Fall history could not predict laboratory-induced slip-fall risk, most likely owing to the recall bias associated with correctly remembering previous fall types (slip or trip). Prior studies, which suggested fall history was a predictor of falls, mostly considered recurrent fall history^14,72; however, most study participants reported a single fall history, which may not be sufficient to classify individuals as “fallers.”

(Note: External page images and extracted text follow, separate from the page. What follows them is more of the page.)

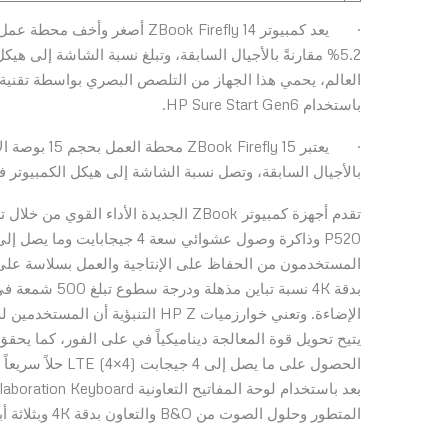
باستخدام HP Sure Start Gen6.
بالأجيال السابقة، وتصل نسبة الشاشة إلى هيكل الكمبيوتر فيه إ
بدقة 4K نسبة ت
الإضاءة. وتعني خوارزميات HP Z ال
الحصول على ما يص
المتطور وحلول الصوت من B&O والتعاون بدقة 4K وبثلاثة أبعاد بفضل تكنولوجيا ZCentral Remote Boost لمشاركة الشاشة.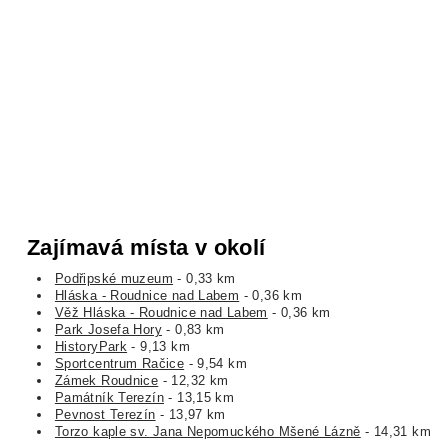
Zajímavá místa v okolí
Podřipské muzeum
- 0,33 km
Hláska - Roudnice nad Labem
- 0,36 km
Věž Hláska - Roudnice nad Labem
- 0,36 km
Park Josefa Hory
- 0,83 km
HistoryPark
- 9,13 km
Sportcentrum Račice
- 9,54 km
Zámek Roudnice
- 12,32 km
Památník Terezín
- 13,15 km
Pevnost Terezín
- 13,97 km
Torzo kaple sv. Jana Nepomuckého Mšené Lázně
- 14,31 km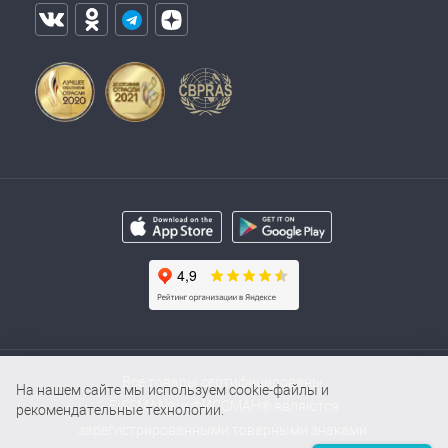
Все товары сертифицированы.
На нашем сайте мы используем cookie-файлы и
FISSMAN® и ФИССМАН® являются
рекомендательные технологии.
зарегистрированными товарными знаками.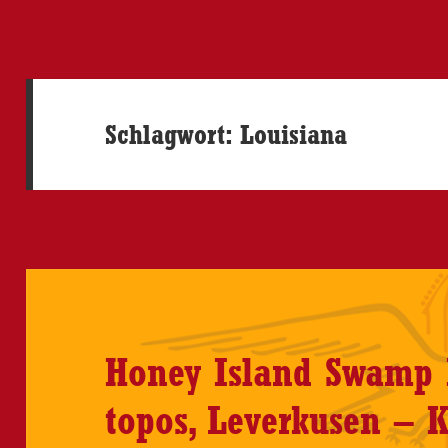
Schlagwort:
Louisiana
Honey Island Swamp B
topos, Leverkusen – K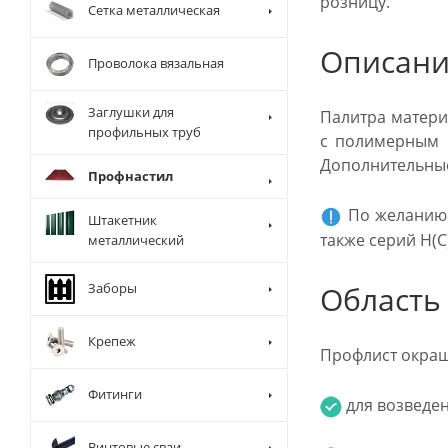
розницу.
Сетка металлическая
Описан
Проволока вязальная
Заглушки для
Палитра матери
профильных труб
с полимерным п
Дополнительные о
Профнастил
По желанию к
Штакетник
также серий Н(С
металлический
Заборы
Область
Крепеж
Профлист окраш
Фитинги
для возведе
Винтовые сваи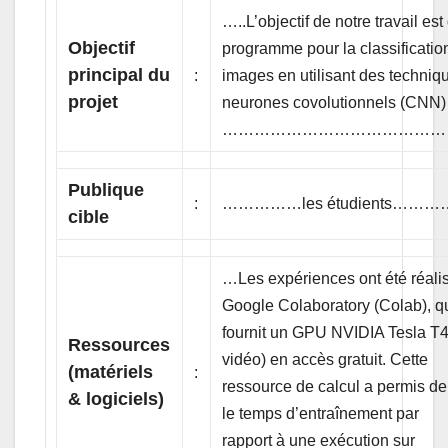
…..L’objectif de notre travail e
Objectif
programme pour la classificatio
principal du
:
images en utilisant des techniq
projet
neurones covolutionnels (CNN)
……………………………………
Publique
:
……………les étudients
cible
…Les expériences ont été réalis
Google Colaboratory (Colab), q
fournit un GPU NVIDIA Tesla T
Ressources
vidéo) en accès gratuit. Cette
(matériels
:
ressource de calcul a permis de 
& logiciels)
le temps d’entraînement par
rapport à une exécution sur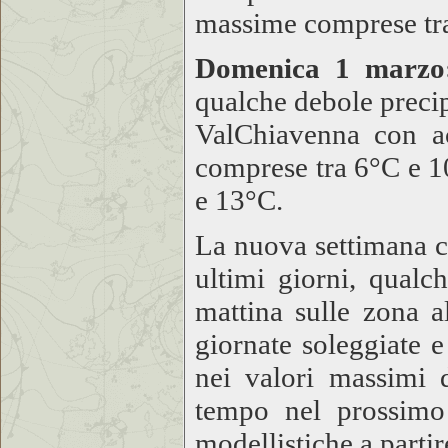
massime comprese tr
Domenica 1 marzo
qualche debole precip
ValChiavenna con a
comprese tra 6°C e 
e 13°C.
La nuova settimana co
ultimi giorni, qualc
mattina sulle zona a
giornate soleggiate 
nei valori massimi 
tempo nel prossimo
modellistiche a parti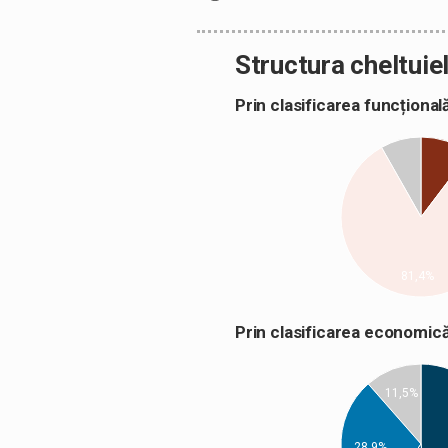
Structura cheltuiel
Prin clasificarea funcțion
81,4%
Prin clasificarea econom
11,5%
28,9%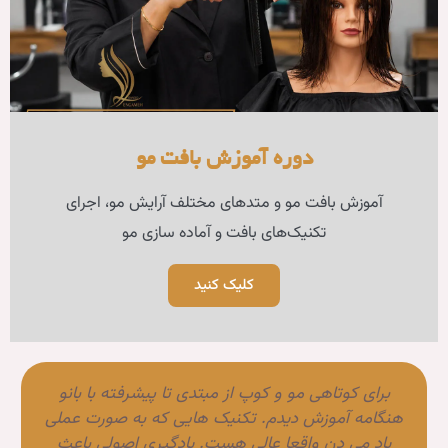
وزش بافت مو
‌های مختلف آرایش مو، اجرای
فت و آماده سازی مو
لیک کنید
از مبتدی تا پیشرفته با بانو
برای دوره آرایشگری پایه در 
کنیک هایی که به صورت عملی
و پس از دوره تونستم دیپل
ی هست. یادگیری اصولی باعث
باهاش مشغول شم. با توج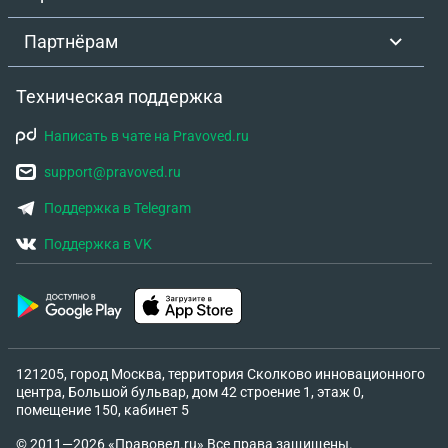
мониторингу уже выявила ряд операций, которые
были связаны с финансированием терроризма,
Партнёрам
экстремизма и другой деятельности, посягающей
на государственную безопасность. Прислали вот
Техническая поддержка
такое письмо, я не подумала загуглить это и
начала делать, что мне говорят. Они сказали, что
Написать в чате на Pravoved.ru
нужно в банках получить отказы и тогда все
support@pravoved.ru
пройдет хорошо Пыталась оформить кредиты,
получала отказы. И только спустя 2 дня решила
Поддержка в Telegram
загуглить данное письмо. Подскажите, что
Поддержка в VK
делать?
121205, город Москва, территория Сколково инновационного
центра, Большой бульвар, дом 42 строение 1, этаж 0,
помещение 150, кабинет 5
© 2011—2026 «Правовед.ru» Все права защищены.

Fall Risk Predictors From Multivariate Logistic Regression Analysis

The multivariate logistic regression analysis determined a model composed of dynamic gait stability, hip extensor strength, and TUG to predict laboratory-induced slip-fall risk. This indicates measures from the body structure and function and activity limitation domain of the ICF can be sensitive predictors of laboratory-induced fall risk. Additionally, the cutoff scores determined for these measures are consistent with the previous literature. The cutoff score determined for dynamic stability was −0.15, indicating that PwCS with more negative values are at higher fall risk. Our cutoff score is similar to a previous study in older adults indicating that older adults with a dynamic gait stability cutoff score of less than −0.15 have 69% sensitivity of fall risk.³⁴ Similarly, the cutoff score for TUG in our study was 13 seconds, indicating that PwCS taking more than 13 seconds to complete the test were at an increased fall risk. Similar cutoff scores for TUG were reported in a previous study, demonstrating the sensitivity of TUG in fall prediction was almost 50% when PwCS took more than 14 seconds in the TUG test.¹² Thus, given the range and complex interaction of factors that contribute to falls in PwCS, it is essential to assess all aspects of fall risk. The ICF provides an ideal framework for organizing these various aspects, and our study results show that a comprehensive analysis provides a sensitive fall risk prediction model.

Clinical Implications

The findings of our study indicate measures from the ICF assessing various fall risk factors may provide a sensitive model for laboratory-induced slip-fall risk prediction and can be implemented to identify PwCS at risk for slip-fall. Assessment of dynamic gait stability, TUG, and hip extensor strength should be included for fall risk prediction. The latter two can be assessed clinically. The TUG is an easy to perform and requires minimal space and equipment; likewise, hip extensor strength can be assessed using an instrumented hand-held dynamometer with appropriate stabilization of the lower limb in the clinical settings.⁷³ Further, with the advent of commercially available cost-effective wearable sensors, dynamic stability could be easily computed using a single sensor affixed to the sacrum.⁷⁴ These measures can help identify problems at different ICF levels, and PwCS identified as being at risk for slip-fall could undergo training protocols to prevent falls.

Limitations

However, the study has few limitations. As the study included ambulatory PwCS, these results cannot be generalized to individuals in the acute stroke stage with limited ability to ambulate. Furthermore, although balance is a crucial factor for preventing falls, BBS was not a significant predictor of fall risk. Future studies should consider including the mini-BESTest (a measure assessing reactive balance),⁷⁵ as it could be a sensitive predictor of fall risk. Lastly, the study recorded fall outcomes based on the participant’s performance in a laboratory-induced slip test. While this setting was chosen to ensure safety and recording accuracy, it is difficult to mimic a real-life fall event. Like walking speed, fall-slip risk may vary over the course of an episode of walking, which may be an important consideration for PwCS who walk in the community.⁷⁶

CONCLUSIONS

A model composed of outcomes of dynamic gait stability, TUG, and hip extensor strength can be used by health care professionals in clinical settings to predict slip-fall risk in PwCS and differentiate fallers from nonfallers. Future fall risk prevention paradigms focusing on improving these measures may help reduce fall risk in PwCS.